Task instructions: In the listing, locate the line containing "Το ποσοστό ενίσχυσης μπορεί να φτάσει έως", then quote it and all following lines exactly. Omit pictures.
-- Extracted records follows --
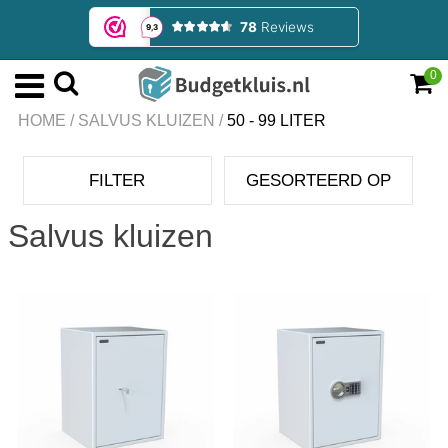
0
HOME
/
SALVUS KLUIZEN
/
50 - 99 LITER
FILTER
GESORTEERD OP
Salvus kluizen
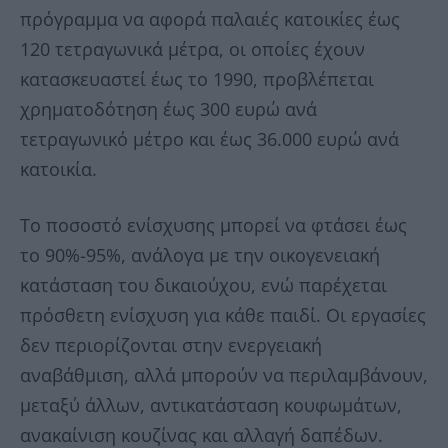
πρόγραμμα να αφορά παλαιές κατοικίες έως
120 τετραγωνικά μέτρα, οι οποίες έχουν
κατασκευαστεί έως το 1990, προβλέπεται
χρηματοδότηση έως 300 ευρώ ανά
τετραγωνικό μέτρο και έως 36.000 ευρώ ανά
κατοικία.
Το ποσοστό ενίσχυσης μπορεί να φτάσει έως
το 90%-95%, ανάλογα με την οικογενειακή
κατάσταση του δικαιούχου, ενώ παρέχεται
πρόσθετη ενίσχυση για κάθε παιδί. Οι εργασίες
δεν περιορίζονται στην ενεργειακή
αναβάθμιση, αλλά μπορούν να περιλαμβάνουν,
μεταξύ άλλων, αντικατάσταση κουφωμάτων,
ανακαίνιση κουζίνας και αλλαγή δαπέδων.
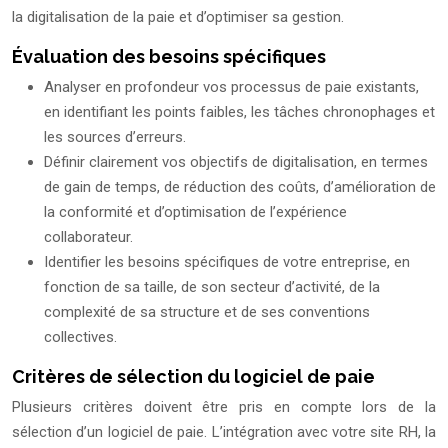
la digitalisation de la paie et d’optimiser sa gestion.
Évaluation des besoins spécifiques
Analyser en profondeur vos processus de paie existants,
en identifiant les points faibles, les tâches chronophages et
les sources d’erreurs.
Définir clairement vos objectifs de digitalisation, en termes
de gain de temps, de réduction des coûts, d’amélioration de
la conformité et d’optimisation de l’expérience
collaborateur.
Identifier les besoins spécifiques de votre entreprise, en
fonction de sa taille, de son secteur d’activité, de la
complexité de sa structure et de ses conventions
collectives.
Critères de sélection du logiciel de paie
Plusieurs critères doivent être pris en compte lors de la
sélection d’un logiciel de paie. L’intégration avec votre site RH, la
-- Extracted records concluded --
Completed exercise:
Το ποσοστό ενίσχυσης μπορεί να φτάσει έως
το 90%-95%, ανάλογα με την οικογενειακή
κατάσταση του δικαιούχου, ενώ παρέχεται
πρόσθετη ενίσχυση για κάθε παιδί. Οι εργασίες
δεν περιορίζονται στην ενεργειακή
αναβάθμιση, αλλά μπορούν να περιλαμβάνουν,
μεταξύ άλλων, αντικατάσταση κουφωμάτων,
ανακαίνιση κουζίνας και αλλαγή δαπέδων.
la digitalisation de la paie et d’optimiser sa gestion.
Évaluation des besoins spécifiques
Analyser en profondeur vos processus de paie existants,
en identifiant les points faibles, les tâches chronophages et
les sources d’erreurs.
Définir clairement vos objectifs de digitalisation, en termes
de gain de temps, de réduction des coûts, d’amélioration de
la conformité et d’optimisation de l’expérience
collaborateur.
Identifier les besoins spécifiques de votre entreprise, en
fonction de sa taille, de son secteur d’activité, de la
complexité de sa structure et de ses conventions
collectives.
Critères de sélection du logiciel de paie
Plusieurs critères doivent être pris en compte lors de la
sélection d’un logiciel de paie. L’intégration avec votre site RH, la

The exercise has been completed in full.